Challenge: Learning to love food

While looking through our local library’s extremely limited section on pregnancy, birth and child-rearing I came across this spunky little book:

The Seattle-based dad of little Iris Amster-Burton is an absolutely wonderful author and, I greatly imagine, an absolutely wonderful food critic. His frustration with modern takes on feeding infants and small children resulted in this book to help other parents leave all fear behind when attempting to raise an adventurous eater. Caleb and I have discussed this very topic numerous times, far before we even knew we were going to be parents.

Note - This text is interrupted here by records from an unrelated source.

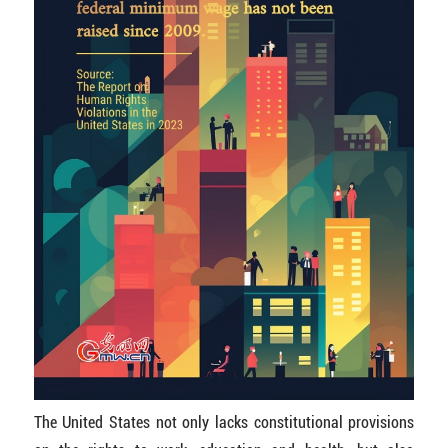
The United States not only lacks constitutional provisions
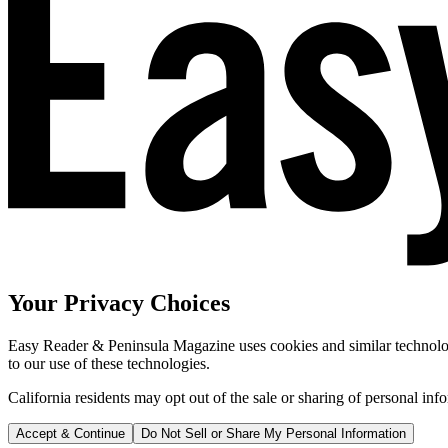
Your Privacy Choices
Easy Reader & Peninsula Magazine uses cookies and similar technologi
to our use of these technologies.
California residents may opt out of the sale or sharing of personal inf
Accept & Continue
Do Not Sell or Share My Personal Information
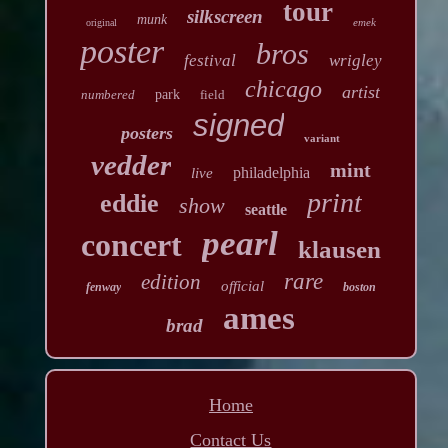
tour
silkscreen
munk
emek
original
poster
bros
festival
wrigley
chicago
artist
numbered
park
field
signed
posters
variant
vedder
mint
philadelphia
live
print
eddie
show
seattle
pearl
concert
klausen
rare
edition
official
fenway
boston
ames
brad
Home
Contact Us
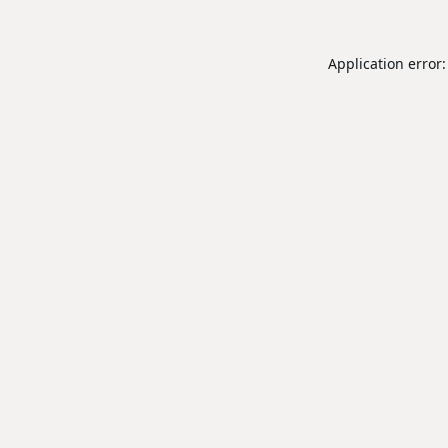
Application error:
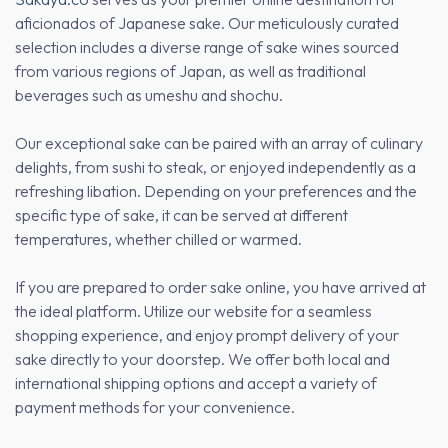
aficionados of Japanese sake. Our meticulously curated
selection includes a diverse range of sake wines sourced
from various regions of Japan, as well as traditional
beverages such as umeshu and shochu.
Our exceptional sake can be paired with an array of culinary
delights, from sushi to steak, or enjoyed independently as a
refreshing libation. Depending on your preferences and the
specific type of sake, it can be served at different
temperatures, whether chilled or warmed.
If you are prepared to order sake online, you have arrived at
the ideal platform. Utilize our website for a seamless
shopping experience, and enjoy prompt delivery of your
sake directly to your doorstep. We offer both local and
international shipping options and accept a variety of
payment methods for your convenience.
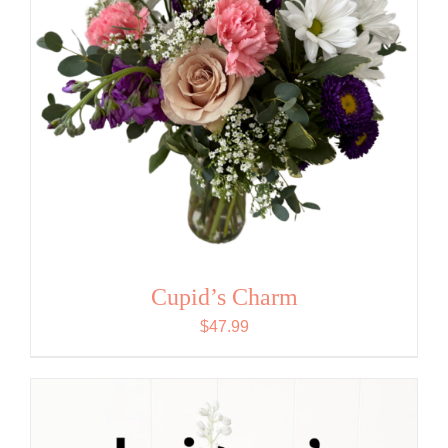
Cupid’s Charm
$
47.99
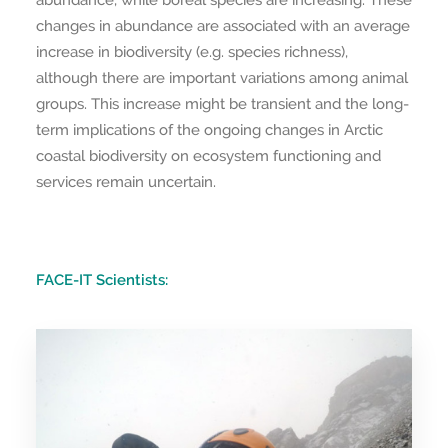
abundance, while boreal species are increasing. These
changes in abundance are associated with an average
increase in biodiversity (e.g. species richness),
although there are important variations among animal
groups. This increase might be transient and the long-
term implications of the ongoing changes in Arctic
coastal biodiversity on ecosystem functioning and
services remain uncertain.
FACE-IT Scientists:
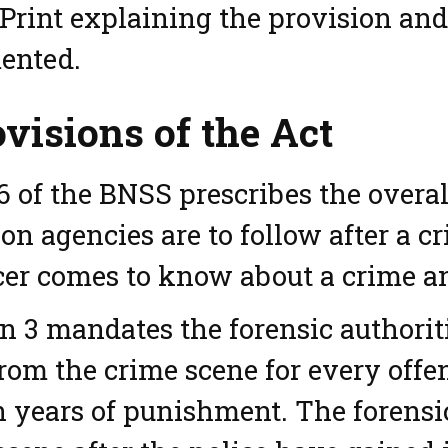
Print explaining the provision an
ented.
visions of the Act
6 of the BNSS prescribes the overal
ion agencies are to follow after a c
icer comes to know about a crime an
n 3 mandates the forensic authoriti
rom the crime scene for every off
 years of punishment. The forensic 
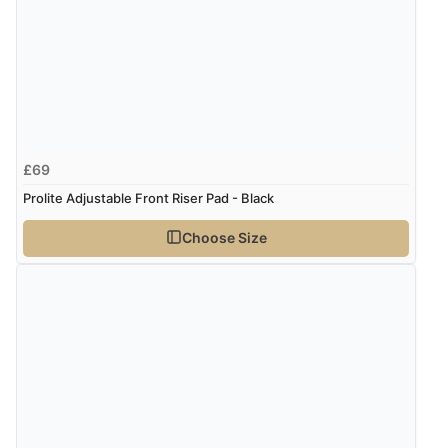
£69
Prolite Adjustable Front Riser Pad - Black
Choose Size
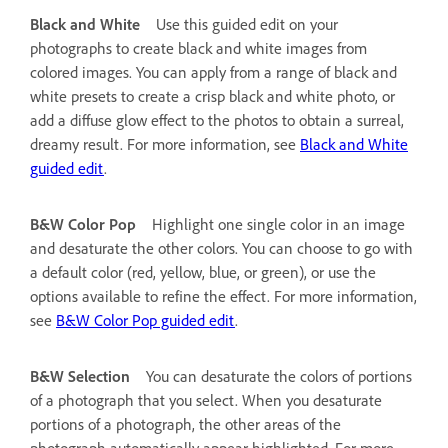
Black and White
Use this guided edit on your
photographs to create black and white images from
colored images. You can apply from a range of black and
white presets to create a crisp black and white photo, or
add a diffuse glow effect to the photos to obtain a surreal,
dreamy result. For more information, see
Black and White
guided edit
.
B&W Color Pop
Highlight one single color in an image
and desaturate the other colors. You can choose to go with
a default color (red, yellow, blue, or green), or use the
options available to refine the effect. For more information,
see
B&W Color Pop guided edit
.
B&W Selection
You can desaturate the colors of portions
of a photograph that you select. When you desaturate
portions of a photograph, the other areas of the
photograph automatically appear highlighted. For more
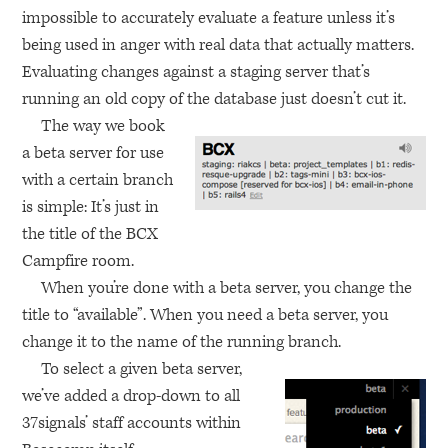
impossible to accurately evaluate a feature unless it’s
being used in anger with real data that actually matters.
Evaluating changes against a staging server that’s
running an old copy of the database just doesn’t cut it.
The way we book
a beta server for use
with a certain branch
is simple: It’s just in
the title of the
BCX
Campfire room.
When you’re done with a beta server, you change the
title to “available”. When you need a beta server, you
change it to the name of the running branch.
To select a given beta server,
we’ve added a drop-down to all
37signals’ staff accounts within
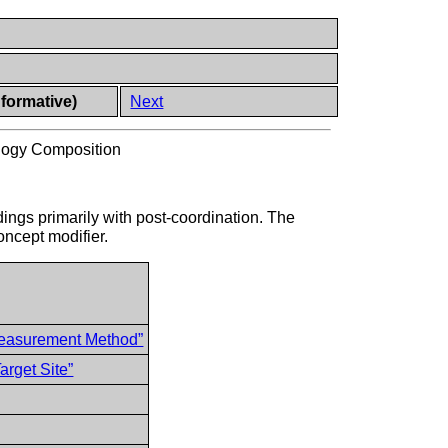
nformative)
Next
logy Composition
dings primarily with post-coordination. The
oncept modifier.
easurement Method”
rget Site”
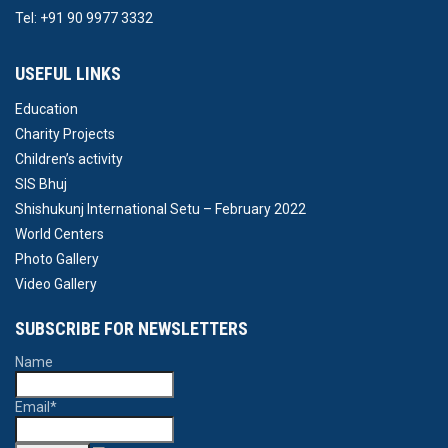
Tel: +91 90 9977 3332
USEFUL LINKS
Education
Charity Projects
Children’s activity
SIS Bhuj
Shishukunj International Setu – February 2022
World Centers
Photo Gallery
Video Gallery
SUBSCRIBE FOR NEWSLETTERS
Name
Email*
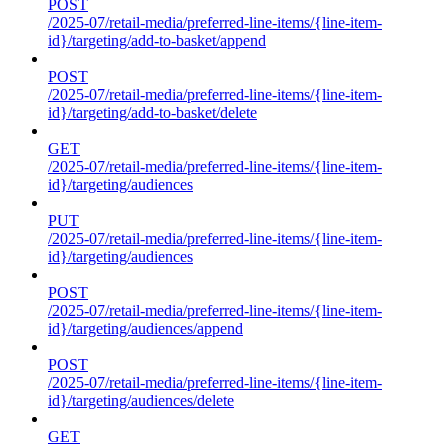
POST
/2025-07/retail-media/preferred-line-items/{line-item-
id}/targeting/add-to-basket/append
POST
/2025-07/retail-media/preferred-line-items/{line-item-
id}/targeting/add-to-basket/delete
GET
/2025-07/retail-media/preferred-line-items/{line-item-
id}/targeting/audiences
PUT
/2025-07/retail-media/preferred-line-items/{line-item-
id}/targeting/audiences
POST
/2025-07/retail-media/preferred-line-items/{line-item-
id}/targeting/audiences/append
POST
/2025-07/retail-media/preferred-line-items/{line-item-
id}/targeting/audiences/delete
GET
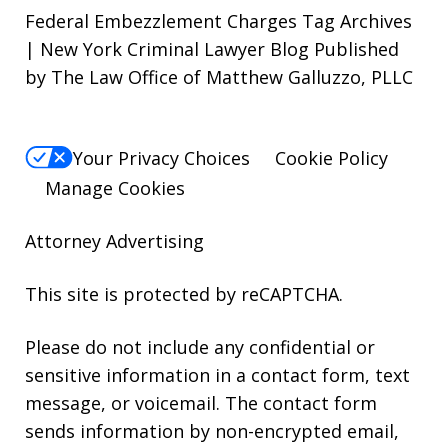
Federal Embezzlement Charges Tag Archives
| New York Criminal Lawyer Blog Published
by The Law Office of Matthew Galluzzo, PLLC
Your Privacy Choices
Cookie Policy
Manage Cookies
Attorney Advertising
This site is protected by reCAPTCHA.
Please do not include any confidential or
sensitive information in a contact form, text
message, or voicemail. The contact form
sends information by non-encrypted email,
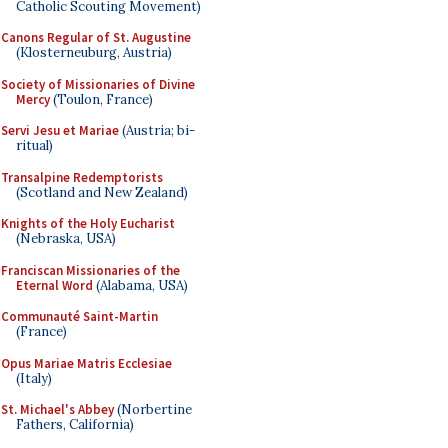
Catholic Scouting Movement)
Canons Regular of St. Augustine
(Klosterneuburg, Austria)
Society of Missionaries of Divine
Mercy
(Toulon, France)
Servi Jesu et Mariae
(Austria; bi-
ritual)
Transalpine Redemptorists
(Scotland and New Zealand)
Knights of the Holy Eucharist
(Nebraska, USA)
Franciscan Missionaries of the
Eternal Word
(Alabama, USA)
Communauté Saint-Martin
(France)
Opus Mariae Matris Ecclesiae
(Italy)
St. Michael's Abbey
(Norbertine
Fathers, California)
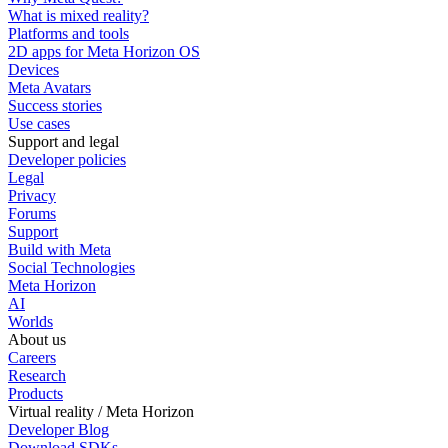
What is mixed reality?
Platforms and tools
2D apps for Meta Horizon OS
Devices
Meta Avatars
Success stories
Use cases
Support and legal
Developer policies
Legal
Privacy
Forums
Support
Build with Meta
Social Technologies
Meta Horizon
AI
Worlds
About us
Careers
Research
Products
Virtual reality / Meta Horizon
Developer Blog
Download SDKs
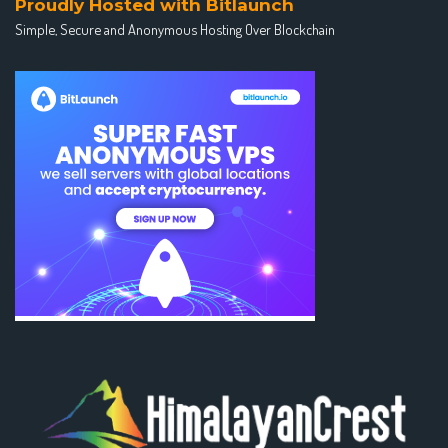
Proudly Hosted with Bitlaunch
Simple, Secure and Anonymous Hosting Over Blockchain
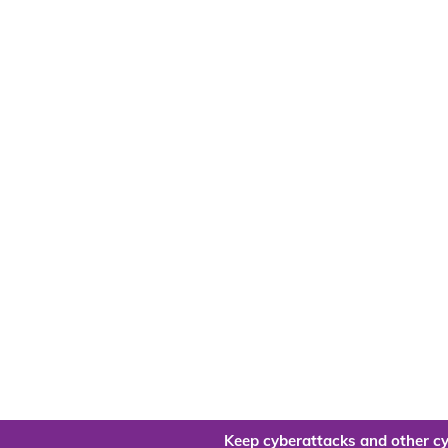
Keep cyberattacks and other cy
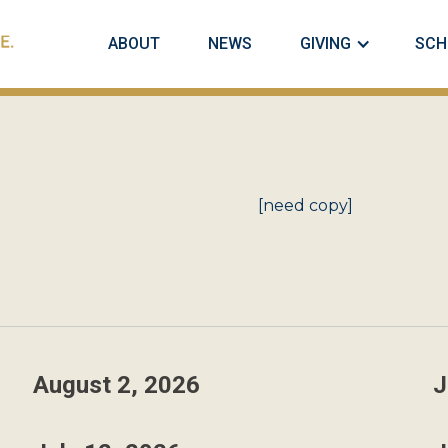
ABOUT
NEWS
GIVING
SCH
[need copy]
August 2, 2026
J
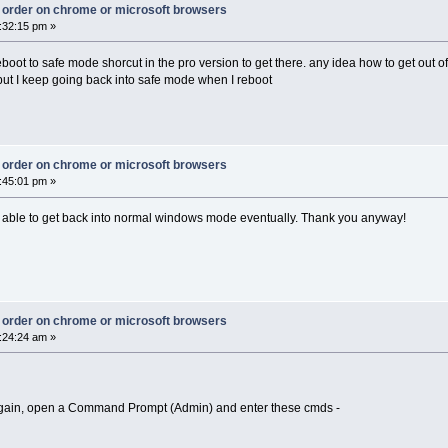
ct order on chrome or microsoft browsers
:32:15 pm »
eboot to safe mode shorcut in the pro version to get there. any idea how to get out of
but I keep going back into safe mode when I reboot
ct order on chrome or microsoft browsers
:45:01 pm »
as able to get back into normal windows mode eventually. Thank you anyway!
ct order on chrome or microsoft browsers
:24:24 am »
 again, open a Command Prompt (Admin) and enter these cmds -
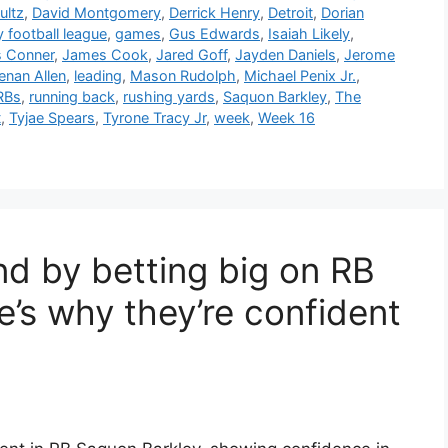
ultz
,
David Montgomery
,
Derrick Henry
,
Detroit
,
Dorian
y football league
,
games
,
Gus Edwards
,
Isaiah Likely
,
 Conner
,
James Cook
,
Jared Goff
,
Jayden Daniels
,
Jerome
enan Allen
,
leading
,
Mason Rudolph
,
Michael Penix Jr.
,
RBs
,
running back
,
rushing yards
,
Saquon Barkley
,
The
t
,
Tyjae Spears
,
Tyrone Tracy Jr
,
week
,
Week 16
nd by betting big on RB
’s why they’re confident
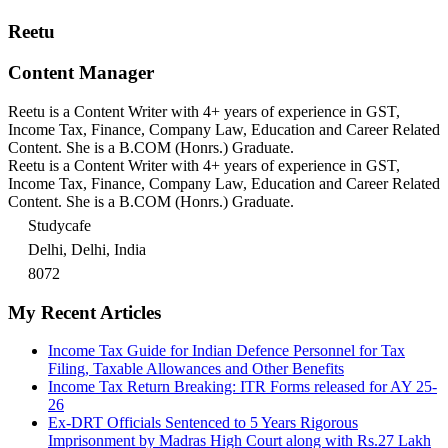
Reetu
Content Manager
Reetu is a Content Writer with 4+ years of experience in GST,
Income Tax, Finance, Company Law, Education and Career Related
Content. She is a B.COM (Honrs.) Graduate.
Reetu is a Content Writer with 4+ years of experience in GST,
Income Tax, Finance, Company Law, Education and Career Related
Content. She is a B.COM (Honrs.) Graduate.
Studycafe
Delhi, Delhi, India
8072
My Recent Articles
Income Tax Guide for Indian Defence Personnel for Tax
Filing, Taxable Allowances and Other Benefits
Income Tax Return Breaking: ITR Forms released for AY 25-
26
Ex-DRT Officials Sentenced to 5 Years Rigorous
Imprisonment by Madras High Court along with Rs.27 Lakh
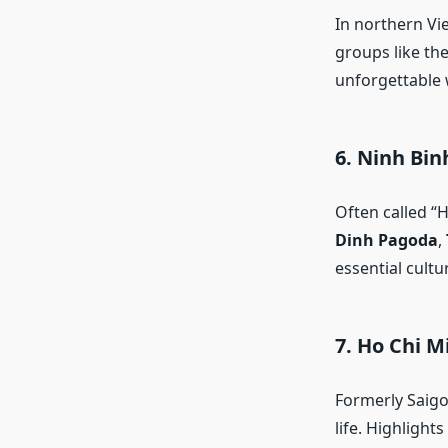
In northern V
groups like th
unforgettable 
6.
Ninh Binh
Often called “
Dinh Pagoda
,
essential cult
7.
Ho Chi M
Formerly Saigo
life. Highlight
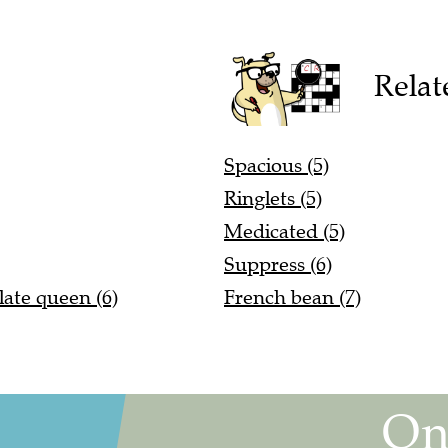
Relat
Spacious (5)
Ringlets (5)
Medicated (5)
Suppress (6)
late queen (6)
French bean (7)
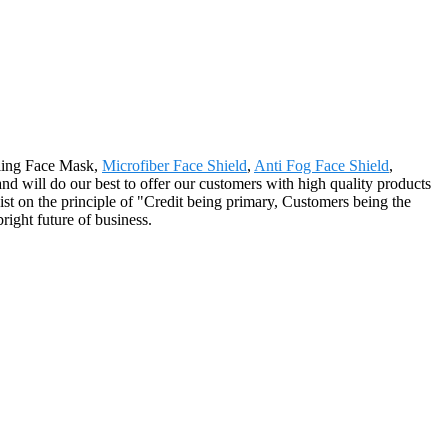
cling Face Mask,
Microfiber Face Shield
,
Anti Fog Face Shield
,
and will do our best to offer our customers with high quality products
st on the principle of "Credit being primary, Customers being the
right future of business.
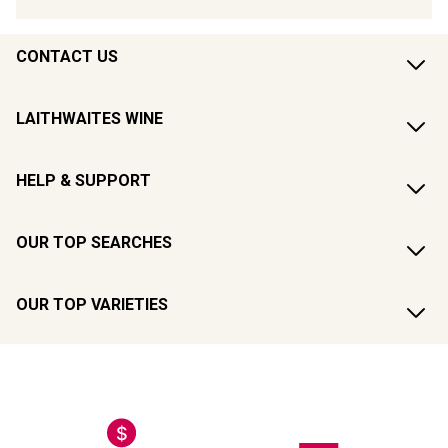
CONTACT US
LAITHWAITES WINE
HELP & SUPPORT
OUR TOP SEARCHES
OUR TOP VARIETIES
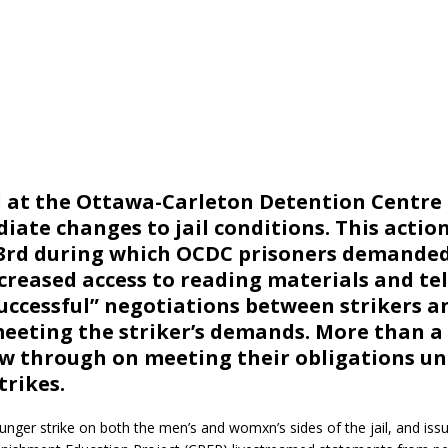
ed at the Ottawa-Carleton Detention Centre
te changes to jail conditions. This action
 3rd during which OCDC prisoners demande
creased access to reading materials and tel
uccessful” negotiations between strikers a
meeting the striker’s demands. More than 
low through on meeting their obligations u
rikes.
unger strike on both the men’s and womxn’s sides of the jail, and iss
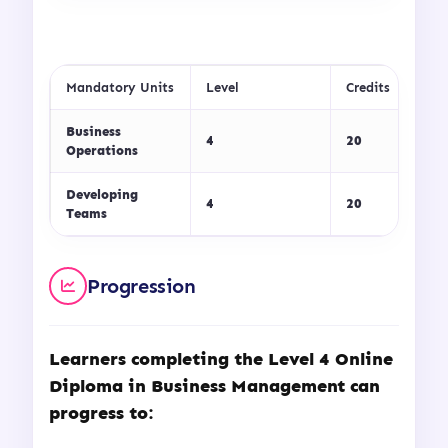
Mandatory Units
Level
Credits
Business
4
20
Operations
Developing
4
20
Teams
Progression
Learners completing the
Level 4 Online
Diploma in Business Management
can
progress to:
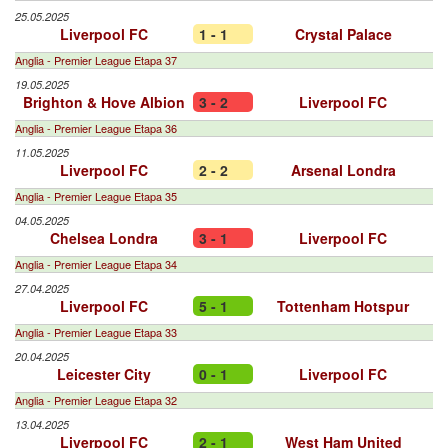
25.05.2025
Liverpool FC
1 - 1
Crystal Palace
Anglia - Premier League Etapa 37
19.05.2025
Brighton & Hove Albion
3 - 2
Liverpool FC
Anglia - Premier League Etapa 36
11.05.2025
Liverpool FC
2 - 2
Arsenal Londra
Anglia - Premier League Etapa 35
04.05.2025
Chelsea Londra
3 - 1
Liverpool FC
Anglia - Premier League Etapa 34
27.04.2025
Liverpool FC
5 - 1
Tottenham Hotspur
Anglia - Premier League Etapa 33
20.04.2025
Leicester City
0 - 1
Liverpool FC
Anglia - Premier League Etapa 32
13.04.2025
Liverpool FC
2 - 1
West Ham United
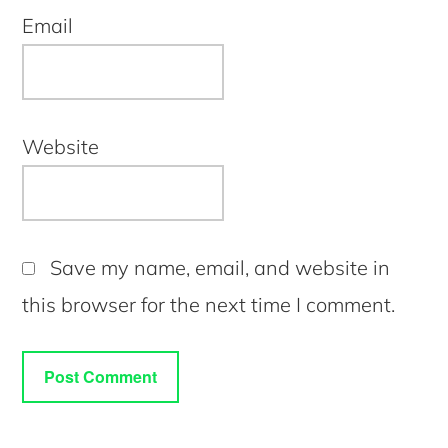
Email
Website
Save my name, email, and website in
this browser for the next time I comment.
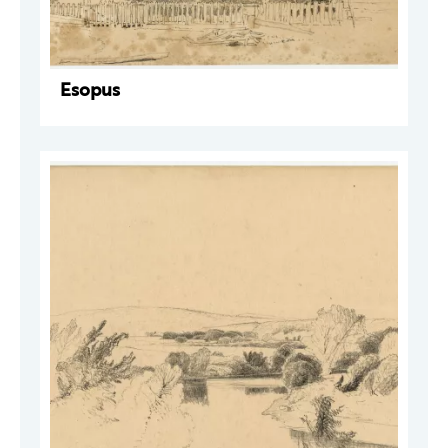
Esopus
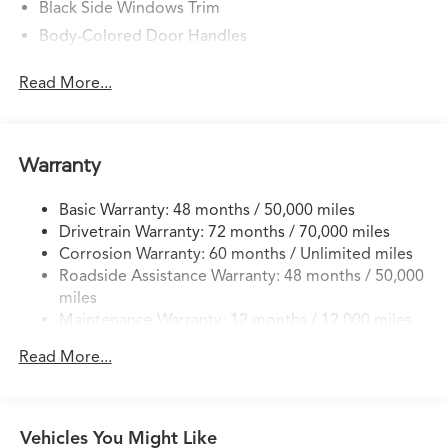
Black Side Windows Trim
Body-Colored Door Handles
Body-Colored Front Bumper w/Black Rub
Read More...
Strip/Fascia Accent
Body-Colored Power Heated Side Mirrors w/Convex
Spotter, Manual Folding and Turn Signal Indicator
Body-Colored Rear Bumper w/Black Rub Strip/Fascia
Warranty
Accent
Fixed Rear Window w/Defroster
Basic Warranty: 48 months / 50,000 miles
Drivetrain Warranty: 72 months / 70,000 miles
Front Windshield -inc: Sun Visor Strip
Corrosion Warranty: 60 months / Unlimited miles
Galvanized Steel/Aluminum Panels
Roadside Assistance Warranty: 48 months / 50,000
Headlights-Automatic Highbeams
miles
Maintenance Warranty: 12 months / 12,000 miles
LED Brakelights
Liftgate Rear Cargo Access
Read More...
Light Tinted Glass
Lip Spoiler
Perimeter/Approach Lights
Vehicles You Might Like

Both of us have fairly limited palettes, he more so than myself, but consistently enjoy watching Food Network/TopChef-like shows. Often we found ourselves wondering if we would, or even could, enjoy the foods being prepared so skillfully and presented so beautifully. We vowed to figure out some way to make our children’s palettes more varied, hoping this gave them the opportunity for a whole facet of life that we don’t really enjoy: the love of food.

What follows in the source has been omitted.